B come Berlato. Nel senso di Giacomo, corridore della Nippo Fantini. E’ veneto, ha 24 anni e sta facendo un corso accelerato per laurearsi nelle fughe: non ci ha provato soltanto nella crono. Colpa del primo Giro, corso un anno fa: lo ha chiuso al 101esimo posto e da allora va sempre alla carica. E’ talmente irrequieto che i compagni pensano a lui anche quando il ds Giuliani, riferendosi a necessità personali e non alla squadra, dice «mi scappa». Con Berlato bisogna stare attenti a usare le parole: va all’attacco anche quando non tocca a lui, magari solo perché gli hanno detto di prendersi «un paio d’ore di evasione». E’ uno schietto, che non ti fa stare sulla corda: di solito, la taglia. Tatticamente, gioca allo scoperto: non gli piacciono le strade strette, preferisce prendere il largo. Fuori corsa, non passa per un tipo ordinato: gli altri mettono tutto in valigia, lui fa fagotto. Ormai la sua fama lo precede, anche negli alberghi, dove il personale accoglie sempre la squadra con grande preoccupazione: sanno che c’è in Giro uno specializzato nel levar le tende.

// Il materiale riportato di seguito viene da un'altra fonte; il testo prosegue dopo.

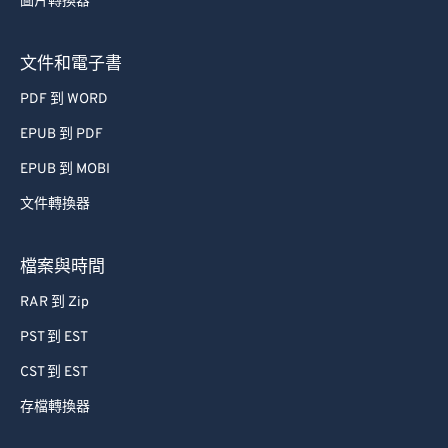
圖片轉換器
文件和電子書
PDF 到 WORD
EPUB 到 PDF
EPUB 到 MOBI
文件轉換器
檔案與時間
RAR 到 Zip
PST 到 EST
CST 到 EST
存檔轉換器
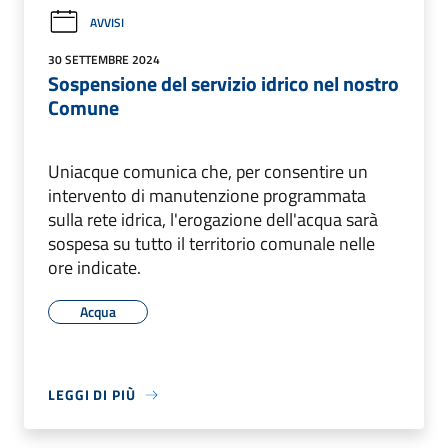
AVVISI
30 SETTEMBRE 2024
Sospensione del servizio idrico nel nostro
Comune
Uniacque comunica che, per consentire un
intervento di manutenzione programmata
sulla rete idrica, l'erogazione dell'acqua sarà
sospesa su tutto il territorio comunale nelle
ore indicate.
Acqua
LEGGI DI PIÙ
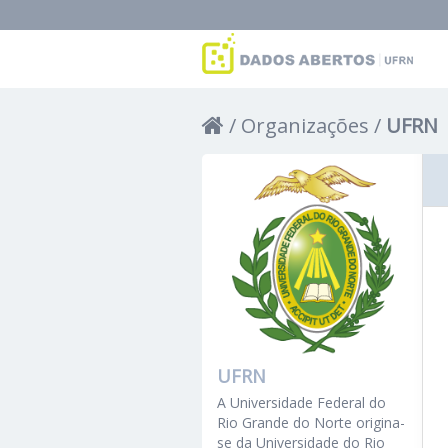
Organizações
UFRN
UFRN
A Universidade Federal do
Rio Grande do Norte origina-
se da Universidade do Rio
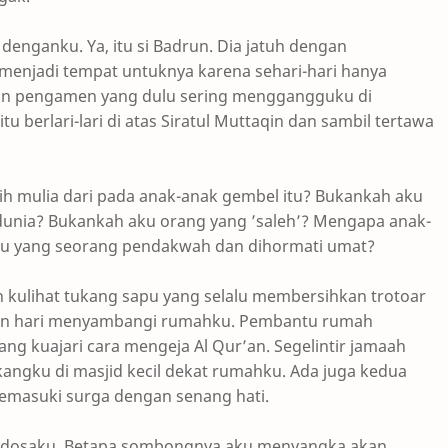
denganku. Ya, itu si Badrun. Dia jatuh dengan
enjadi tempat untuknya karena sehari-hari hanya
olan pengamen yang dulu sering menggangguku di
 berlari-lari di atas Siratul Muttaqin dan sambil tertawa
h mulia dari pada anak-anak gembel itu? Bukankah aku
unia? Bukankah aku orang yang ’saleh’? Mengapa anak-
 aku yang seorang pendakwah dan dihormati umat?
n kulihat tukang sapu yang selalu membersihkan trotoar
ban hari menyambangi rumahku. Pembantu rumah
ng kuajari cara mengeja Al Qur’an. Segelintir jamaah
angku di masjid kecil dekat rumahku. Ada juga kedua
emasuki surga dengan senang hati.
ak dosaku. Betapa sombongnya aku menyangka akan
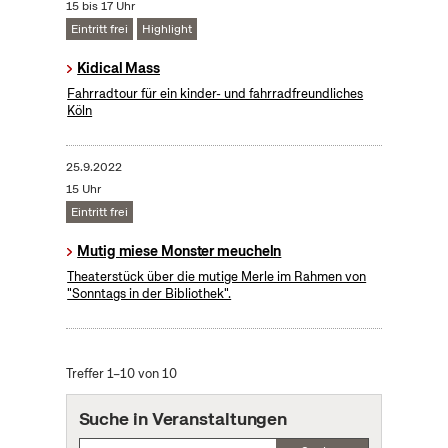
15 bis 17 Uhr
Eintritt frei
Highlight
Kidical Mass
Fahrradtour für ein kinder- und fahrradfreundliches
Köln
25.9.2022
15 Uhr
Eintritt frei
Mutig miese Monster meucheln
Theaterstück über die mutige Merle im Rahmen von
"Sonntags in der Bibliothek".
Treffer 1–10 von 10
Suche in Veranstaltungen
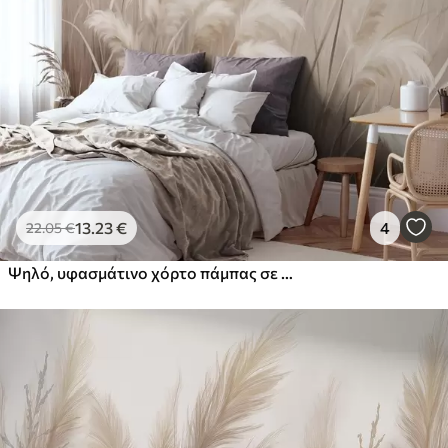
Στάνταρ
44
.98
26
.99
€
/m²
Πρίμιουμ
56
.67
34
.00
€
/m²
Premium βινύλιο
65
.00
39
.00
€
/m²
13
.23
€
4
22
.05
€
Ψηλό, υφασμάτινο χόρτο πάμπας σε απαλούς, ζεστούς, ουδέτερους τόνους, με θολό, ανοιχτό φόντο
Peel and Stick
81
.67
49
.00
€
/m²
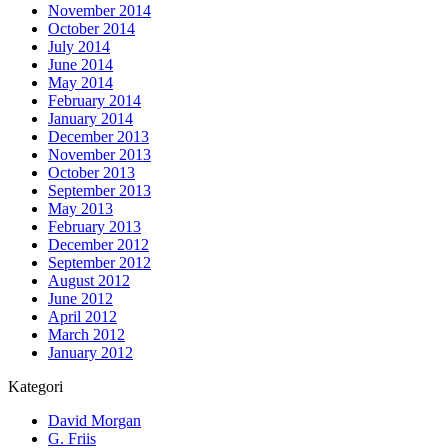
November 2014
October 2014
July 2014
June 2014
May 2014
February 2014
January 2014
December 2013
November 2013
October 2013
September 2013
May 2013
February 2013
December 2012
September 2012
August 2012
June 2012
April 2012
March 2012
January 2012
Kategori
David Morgan
G. Friis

K come Kittel. Nel senso di Marcello, il bello dello sprint. E’ già tornato a casa: come succede ad altri colleghi, in primavera soffre di allergia. La sua si chiama Italia. Due anni fa abbandonò la corsa rosa dopo due vittorie di tappa in Irlanda: si scusò dicendo «non sapevo che il Giro continuasse in un altro Paese». A questo Giro, dopo i due successi in Olanda, qualche chilometro sulle nostre strade è riuscito a percorrerlo, poi ha salutato tutti raccontando che deve pensare al Mondiale: si corre ad ottobre, meglio muoversi per tempo. Il vero motivo è un altro: non regge le salite. Non solo quelle in corsa: soffre anche quando c’è da salire in camera. A casa c’è tornato in auto: gli dà fastidio pure salire sull’aereo. Fin dalla Calabria ha mostrato segni di insofferenza: è stato quando un cameriere, dopo avergli portato l’insalata, gli ha chiesto «Sale?». A nulla è valso il tentativo dei suoi tecnici di trattenerlo: la decisione di mollare l’ha presa quando si è sentito dire che, pur non vincendo, il suo indice di gradimento stava salendo. Hello Kittel, è stato bello: almeno per le miss e i cuori femminili, che si sono persi dietro il suo sguardo da Apollo e il suo ciuffo ben curato. Magari è piaciuto meno agli amanti della bici: abituati come sono agli uomini-jet, hanno dovuto digerire anche l’uomo-gel.
O come ordine. Nel senso di forze che devono garantirlo. Facilissimo distinguere vigili urbani e carabinieri nei punti chiave del percorso: sono quelli col cellulare all’orecchio.